You may have also thought it would be great to have a connected, well-funded public health infrastructure and I can just get the supply and plug it in. But that’s not how we set up public health in this country.

I think you’ve hit on the disjointed nature of the public health system, the pandemic has shown where there are very very strong disconnects. There were thoughtful plans and preparedness exercises done between hospitals and health systems and local public health and you saw where those were strong you saw some benefit in how the pandemic response rolled out in a certain county. But even if you take a step back that there’s not a national system that we have are all part of that is able to say who and who isn’t vaccinated, is pretty absurd when you think about it. It comes to me that some of the hard ways that impacted the vaccine rollout is that insurers have records, the state has records, coordinated care organizations have records, but not all together. So that interconnectedness of someone’s health record is definitely one of the challenges.

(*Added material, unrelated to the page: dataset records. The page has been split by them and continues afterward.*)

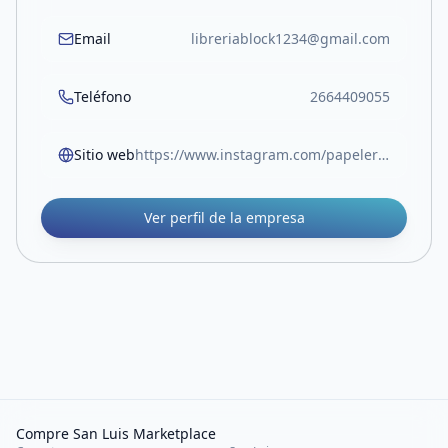
Email
libreriablock1234@gmail.com
Teléfono
2664409055
Sitio web
https://www.instagram.com/papeleriablock.sl?igsh=MW05Z3RocjUwOTlvOA%3D%3D
Ver perfil de la empresa
Compre San Luis Marketplace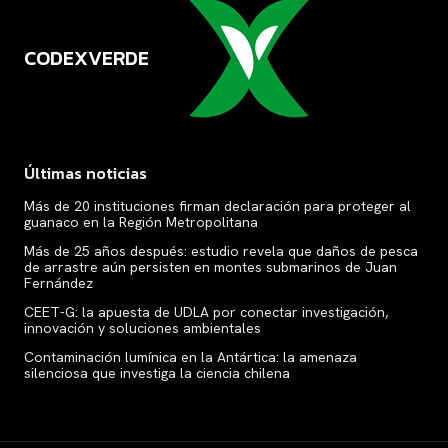
CODEXVERDE
VERDE
Últimas noticias
Más de 20 instituciones firman declaración para proteger al
guanaco en la Región Metropolitana
Más de 25 años después: estudio revela que daños de pesca
de arrastre aún persisten en montes submarinos de Juan
Fernández
CEET-G: la apuesta de UDLA por conectar investigación,
innovación y soluciones ambientales
Contaminación lumínica en la Antártica: la amenaza
silenciosa que investiga la ciencia chilena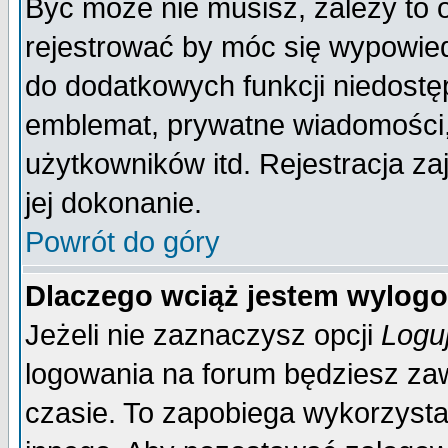
Być może nie musisz, zależy to 
rejestrować by móc się wypowied
do dodatkowych funkcji niedostęp
emblemat, prywatne wiadomości, 
użytkowników itd. Rejestracja za
jej dokonanie.
Powrót do góry
Dlaczego wciąż jestem wylo
Jeżeli nie zaznaczysz opcji
Logu
logowania na forum będziesz 
czasie. To zapobiega wykorzysta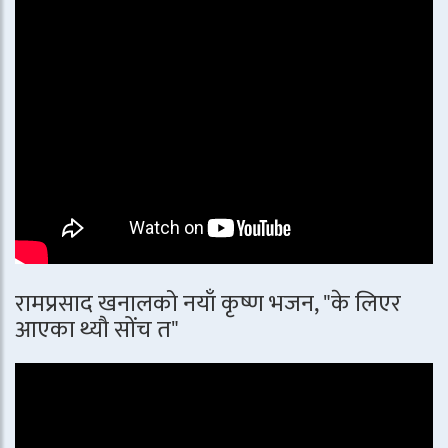
रामप्रसाद खनालको नयाँ कृष्ण भजन, "के लिएर
आएका थ्यौ सोंच त"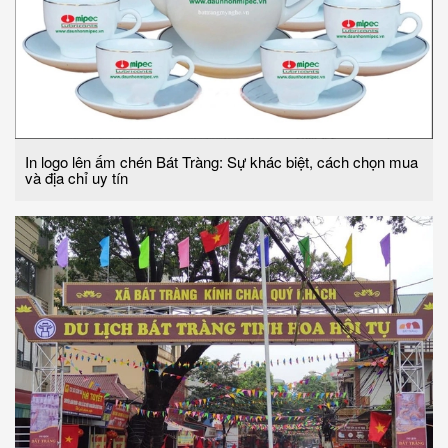
In logo lên ấm chén Bát Tràng: Sự khác biệt, cách chọn mua
và địa chỉ uy tín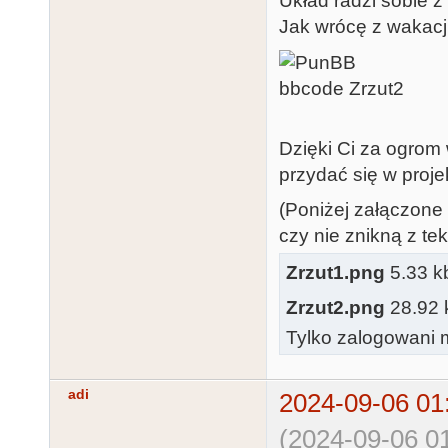
Układ radzi sobie z
Jak wrócę z wakacji
Dzięki Ci za ogrom
przydać się w proje
(Poniżej załączone 
czy nie znikną z tek
Zrzut1.png
5.33 kb
Zrzut2.png
28.92 k
Tylko zalogowani m
adi
2024-09-06 01
(2024-09-06 01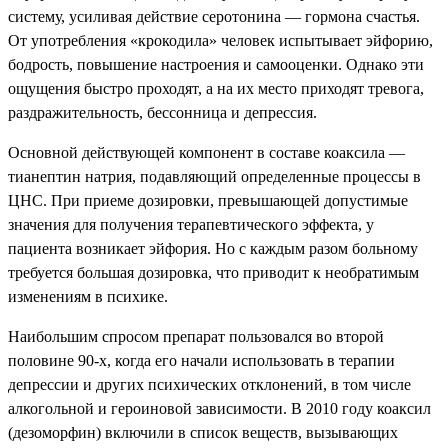
систему, усиливая действие серотонина — гормона счастья.
От употребления «крокодила» человек испытывает эйфорию,
бодрость, повышение настроения и самооценки. Однако эти
ощущения быстро проходят, а на их место приходят тревога,
раздражительность, бессонница и депрессия.
Основной действующей компонент в составе коаксила —
тианептин натрия, подавляющий определенные процессы в
ЦНС. При приеме дозировки, превышающей допустимые
значения для получения терапевтического эффекта, у
пациента возникает эйфория. Но с каждым разом больному
требуется большая дозировка, что приводит к необратимым
изменениям в психике.
Наибольшим спросом препарат пользовался во второй
половине 90-х, когда его начали использовать в терапии
депрессии и других психических отклонений, в том числе
алкогольной и героиновой зависимости. В 2010 году коаксил
(дезоморфин) включили в список веществ, вызывающих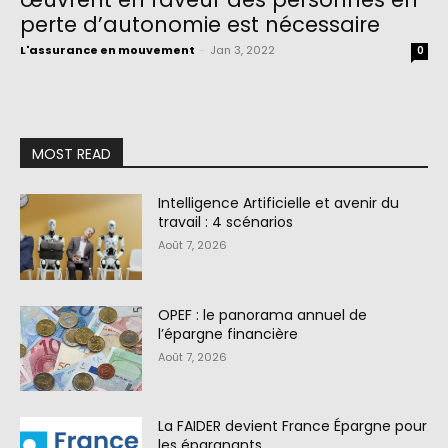
perte d’autonomie est nécessaire
L'assurance en mouvement
-
Jan 3, 2022
0
MOST READ
Intelligence Artificielle et avenir du
travail : 4 scénarios
Août 7, 2026
OPEF : le panorama annuel de
l’épargne financière
Août 7, 2026
La FAIDER devient France Épargne pour
les épargnants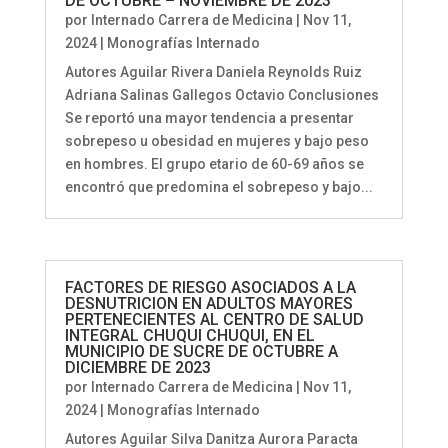
DE OCTUBRE – NOVIEMBRE DE 2023
por
Internado Carrera de Medicina
|
Nov 11,
2024
|
Monografías Internado
Autores Aguilar Rivera Daniela Reynolds Ruiz
Adriana Salinas Gallegos Octavio Conclusiones
Se reportó una mayor tendencia a presentar
sobrepeso u obesidad en mujeres y bajo peso
en hombres. El grupo etario de 60-69 años se
encontró que predomina el sobrepeso y bajo...
FACTORES DE RIESGO ASOCIADOS A LA
DESNUTRICION EN ADULTOS MAYORES
PERTENECIENTES AL CENTRO DE SALUD
INTEGRAL CHUQUI CHUQUI, EN EL
MUNICIPIO DE SUCRE DE OCTUBRE A
DICIEMBRE DE 2023
por
Internado Carrera de Medicina
|
Nov 11,
2024
|
Monografías Internado
Autores Aguilar Silva Danitza Aurora Paracta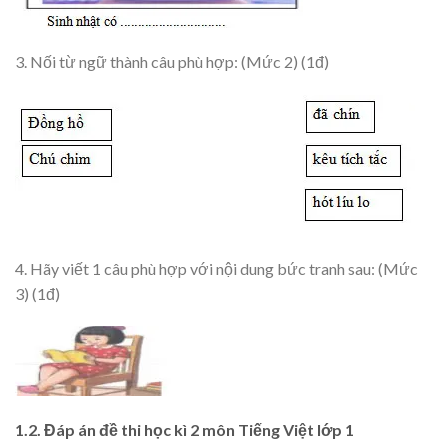
3. Nối từ ngữ thành câu phù hợp: (Mức 2) (1đ)
4. Hãy viết 1 câu phù hợp với nội dung bức tranh sau: (Mức
3) (1đ)
1.2. Đáp án đề thi học kì 2 môn Tiếng Việt lớp 1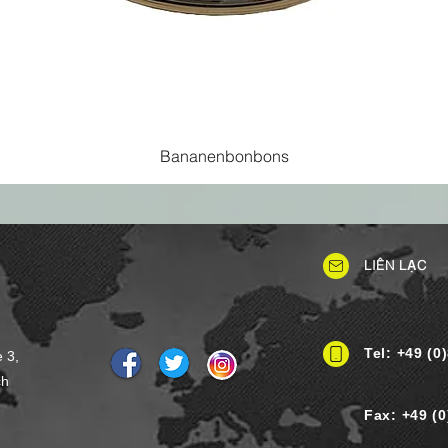
Bananenbonbons
LIÊN LẠC
Tel: +49 (0
e 3,
ch
Fax: +49 (0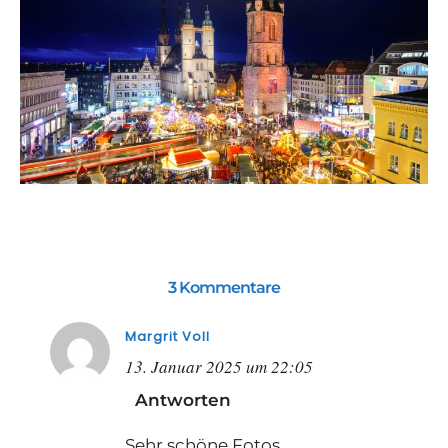
3 Kommentare
Margrit Voll
13. Januar 2025 um 22:05
Antworten
Sehr schöne Fotos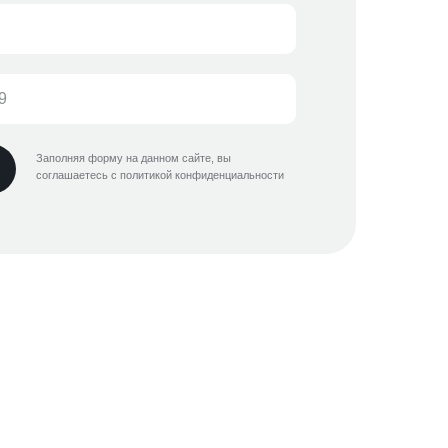
Заполняя форму на данном сайте, вы
соглашаетесь с политикой конфиденциальности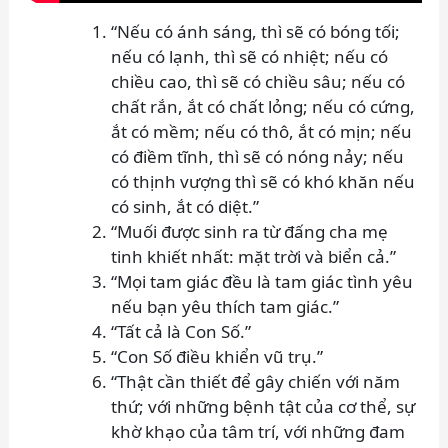
“Nếu có ánh sáng, thì sẽ có bóng tối;
nếu có lạnh, thì sẽ có nhiệt; nếu có
chiều cao, thì sẽ có chiều sâu; nếu có
chất rắn, ắt có chất lỏng; nếu có cứng,
ắt có mềm; nếu có thô, ắt có mịn; nếu
có điềm tĩnh, thì sẽ có nóng nảy; nếu
có thịnh vượng thì sẽ có khó khăn nếu
có sinh, ắt có diệt.”
“Muối được sinh ra từ đấng cha mẹ
tinh khiết nhất: mặt trời và biển cả.”
“Mọi tam giác đều là tam giác tình yêu
nếu bạn yêu thích tam giác.”
“Tất cả là Con Số.”
“Con Số điều khiển vũ trụ.”
“Thật cần thiết để gây chiến với năm
thứ; với những bệnh tật của cơ thể, sự
khờ khạo của tâm trí, với những đam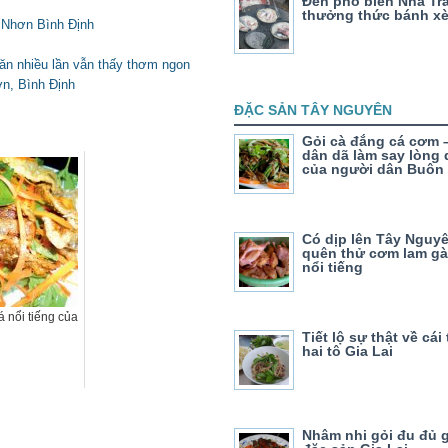
Đến phố biển Nha Tr
thưởng thức bánh x
 Nhơn Bình Định
n nhiều lần vẫn thấy thơm ngon
n, Bình Định
ĐẶC SẢN TÂY NGUYÊN
Gỏi cà đắng cá cơm 
dân dã làm say lòng
của người dân Buôn
Có dịp lên Tây Nguy
quên thử cơm lam g
nổi tiếng
á nổi tiếng của
Tiết lộ sự thật về cái
hai tô Gia Lai
Nhâm nhi gỏi đu đủ 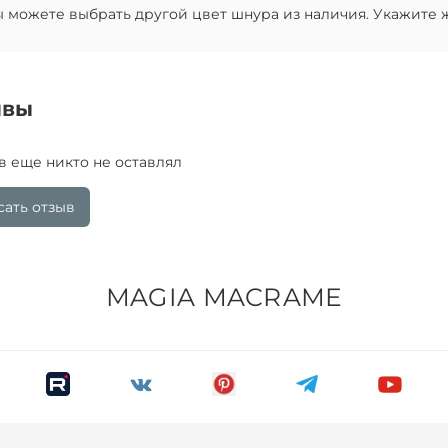
 можете выбрать другой цвет шнура из наличия. Укажите 
ывы
в еще никто не оставлял
ать отзыв
MAGIA MACRAME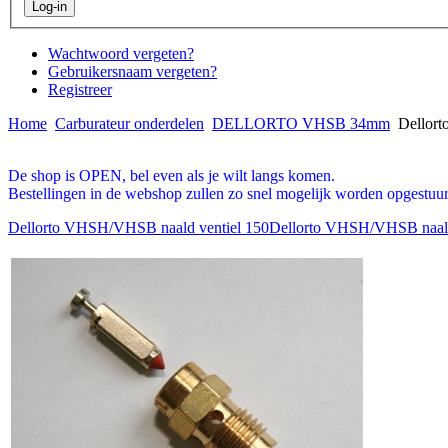
Wachtwoord vergeten?
Gebruikersnaam vergeten?
Registreer
Home
Carburateur onderdelen
DELLORTO VHSB 34mm
Dellort
De shop is OPEN, bel even als je wilt langs komen.
Bestellingen in de webshop zullen zo snel mogelijk worden opgestuur
Dellorto VHSH/VHSB naald ventiel 150
Dellorto VHSH/VHSB naald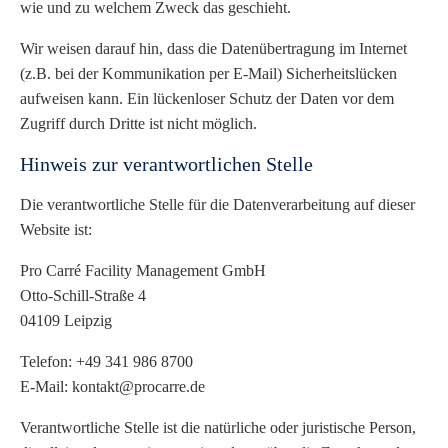
wie und zu welchem Zweck das geschieht.
Wir weisen darauf hin, dass die Datenübertragung im Internet
(z.B. bei der Kommunikation per E-Mail) Sicherheitslücken
aufweisen kann. Ein lückenloser Schutz der Daten vor dem
Zugriff durch Dritte ist nicht möglich.
Hinweis zur verantwortlichen Stelle
Die verantwortliche Stelle für die Datenverarbeitung auf dieser
Website ist:
Pro Carré Facility Management GmbH
Otto-Schill-Straße 4
04109 Leipzig
Telefon: +49 341 986 8700
E-Mail: kontakt@procarre.de
Verantwortliche Stelle ist die natürliche oder juristische Person,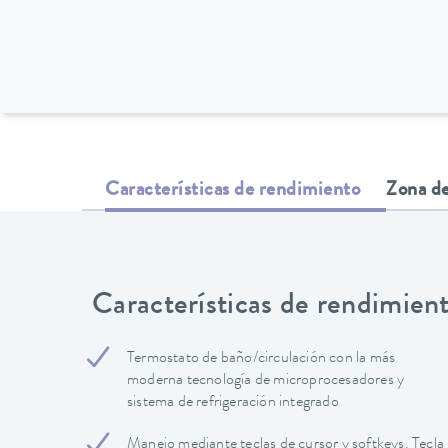
Características de rendimiento
Zona de
Características de rendimien
Termostato de baño/circulación con la más
moderna tecnología de microprocesadores y
sistema de refrigeración integrado
Manejo mediante teclas de cursor y softkeys. Tecla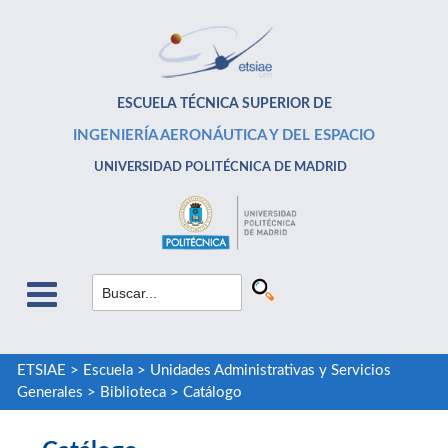
ESCUELA TÉCNICA SUPERIOR DE
INGENIERÍA AERONÁUTICA Y DEL ESPACIO
UNIVERSIDAD POLITÉCNICA DE MADRID
ETSIAE
>
Escuela
>
Unidades Administrativas y Servicios
Generales
>
Biblioteca
>
Catálogo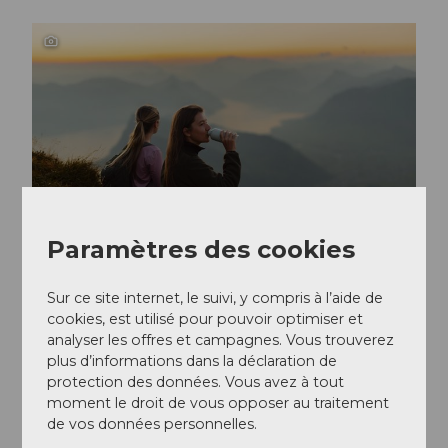
Paramètres des cookies
Sur ce site internet, le suivi, y compris à l’aide de
cookies, est utilisé pour pouvoir optimiser et
analyser les offres et campagnes. Vous trouverez
plus d’informations dans la déclaration de
protection des données. Vous avez à tout
moment le droit de vous opposer au traitement
de vos données personnelles.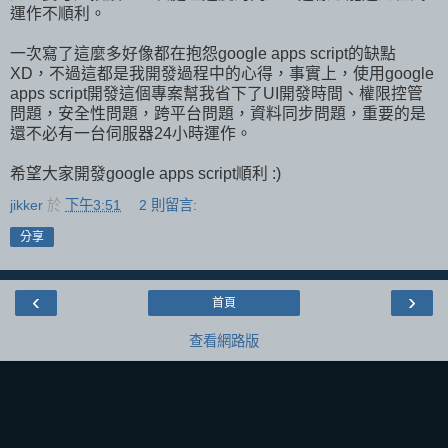
運作不順利。
一次寫了這麼多好像都在抱怨google apps script的缺點
XD，不過這都是我開發過程中的心得，事實上，使用google
apps script開發這個專案幫我省下了UI開發時間、權限控管
問題，安全性問題，跨平台問題，資料同步問題，重要的是
還不必有一台伺服器24小時運作。
希望大家開發google apps script順利 :)
jikker
於
下午3:51
2 則留言:
分享
‹
›
首頁
查看網路版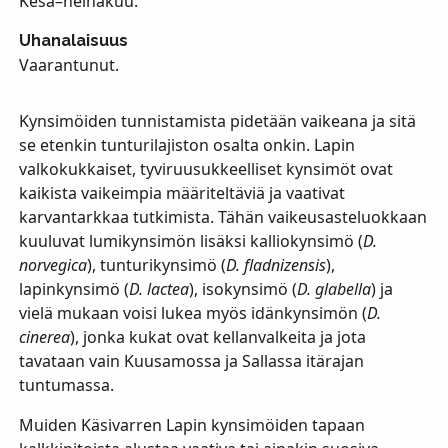
Kesä–heinäkuu.
Uhanalaisuus
Vaarantunut.
Kynsimöiden tunnistamista pidetään vaikeana ja sitä
se etenkin tunturilajiston osalta onkin. Lapin
valkokukkaiset, tyviruusukkeelliset kynsimöt ovat
kaikista vaikeimpia määriteltäviä ja vaativat
karvantarkkaa tutkimista. Tähän vaikeusasteluokkaan
kuuluvat lumikynsimön lisäksi kalliokynsimö (
D.
norvegica
), tunturikynsimö (
D. fladnizensis
),
lapinkynsimö (
D. lactea
), isokynsimö (
D. glabella
) ja
vielä mukaan voisi lukea myös idänkynsimön (
D.
cinerea
), jonka kukat ovat kellanvalkeita ja jota
tavataan vain Kuusamossa ja Sallassa itärajan
tuntumassa.
Muiden Käsivarren Lapin kynsimöiden tapaan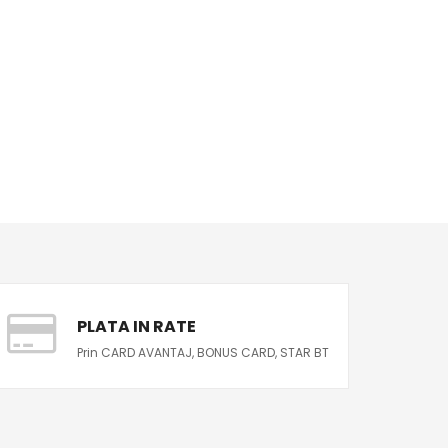
PLATA IN RATE
Prin CARD AVANTAJ, BONUS CARD, STAR BT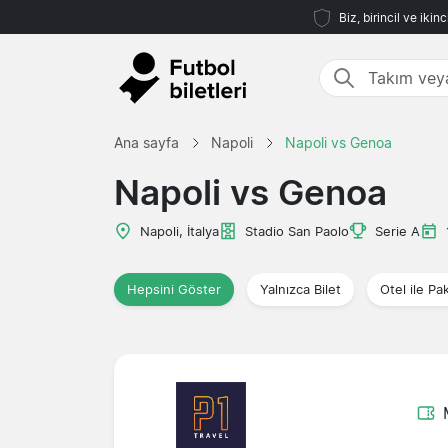
Biz, birincil ve iki
Ana sayfa
Napoli
Napoli vs Genoa
Napoli vs Genoa
Napoli, İtalya
Stadio San Paolo
Serie A
Hepsini Göster
Yalnızca Bilet
Otel ile Pa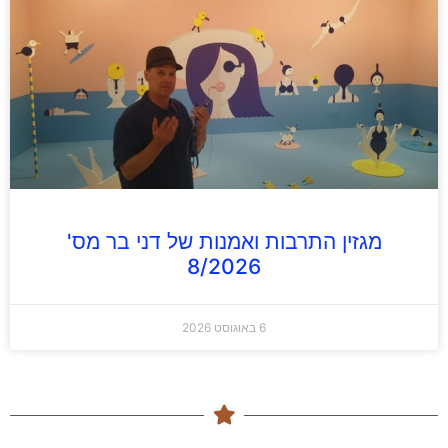
מגזין התרבות ואמנות של דני בר מס'
8/2026
6 באוגוסט 2026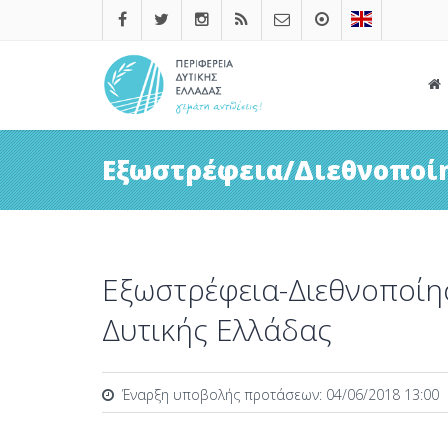
Εξωστρέφεια/Διεθνοποί
Εξωστρέφεια-Διεθνοποίη
Δυτικής Ελλάδας
Έναρξη υποβολής προτάσεων: 04/06/2018 13:00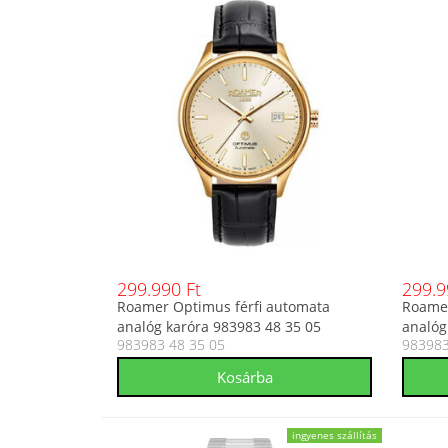
299.990 Ft
299.9
Roamer Optimus férfi automata
Roamer
analóg karóra 983983 48 35 05
analóg
983983 48 35 05
983983
ingyenes szállítás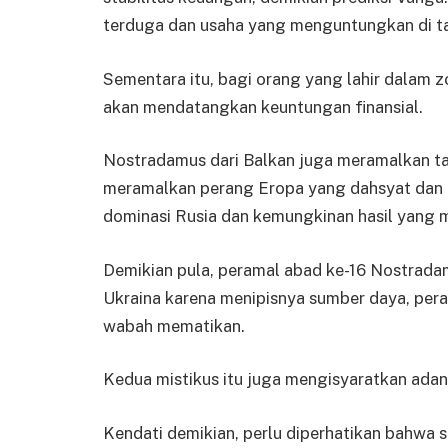
terduga dan usaha yang menguntungkan di t
Sementara itu, bagi orang yang lahir dalam z
akan mendatangkan keuntungan finansial.
Nostradamus dari Balkan juga meramalkan ta
meramalkan perang Eropa yang dahsyat dan 
dominasi Rusia dan kemungkinan hasil yang 
Demikian pula, peramal abad ke-16 Nostrada
Ukraina karena menipisnya sumber daya, per
wabah mematikan.
Kedua mistikus itu juga mengisyaratkan ada
Kendati demikian, perlu diperhatikan bahwa s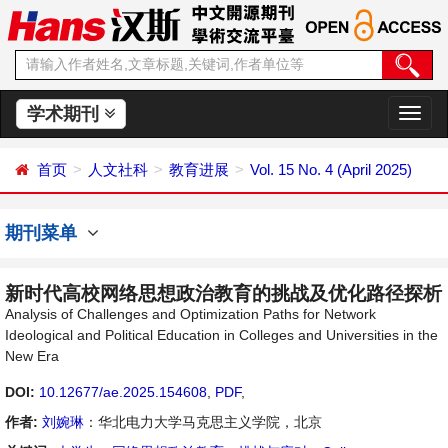
学术期刊
切
换
导
首页
人文社科
教育进展
Vol. 15 No. 4 (April 2025)
航
期刊菜单
新时代高校网络思想政治教育的挑战及优化路径探析
Analysis of Challenges and Optimization Paths for Network
Ideological and Political Education in Colleges and Universities in the
New Era
DOI:
10.12677/ae.2025.154608
,
PDF
,
作者:
刘婉琳
：华北电力大学马克思主义学院，北京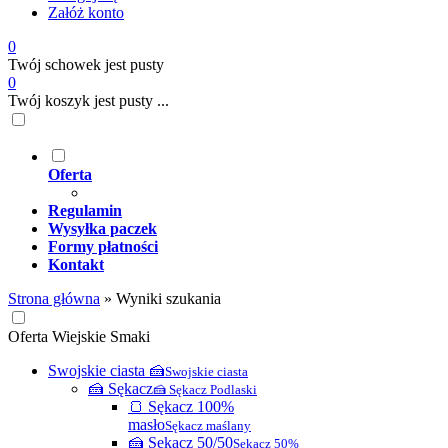
Załóż konto
0
Twój schowek jest pusty
0
Twój koszyk jest pusty ...
Oferta
Regulamin
Wysyłka paczek
Formy płatności
Kontakt
Strona główna
»
Wyniki szukania
Oferta Wiejskie Smaki
Swojskie ciasta 🍰
Swojskie ciasta
🍰 Sękacz
🍰 Sękacz Podlaski
🍞 Sękacz 100%
masło
Sękacz maślany
🍰 Sękacz 50/50
Sękacz 50%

How do you manage declining demand now that there is plenty of supply? Moving forward, what is the strategy?

I think first and foremost it’s creating more and more access spots. One assuring that every primary care physician or doctor’s office, hospital mode, urgent care, some dental offices have access and have vaccine there, basically the health care industry and pharmacies all have vaccine. I think we’re pretty close to that spot. But that’s not enough. So it’s working on events, continuing them, moving to a campaign ground game, which is boots on the ground, knocking on doors, figuring out where there is lower uptake, and just creating opportunities where people can receive a vaccine. That’s hard, slow work. We’re not going to get back to where we hit 50,000 doses a day a couple of times. That’s not going to happen again. It may when we need a booster, or if we need a booster, but for now keeping a continued push on getting people vaccinated, we still have a long way to go in the state, eventually children under 12 will be eligible, so we’re definitely done, we’ve come a long way, and I think hopefully we have a different kind of summer to look forward to with cases that are really going down in Oregon and in the country. So hopefully more and more people will get vaccinated so we won’t have a resurgence in the fall or a resurgence with the new variant. But only time will tell.

Thanks Dave, we appreciate it, you have a really hard job, and people are grateful for the incredible amount of effort you’ve put into it.

Thanks Dave, and thanks to the hospitals and health systems who have been such important partners in this vaccine effort.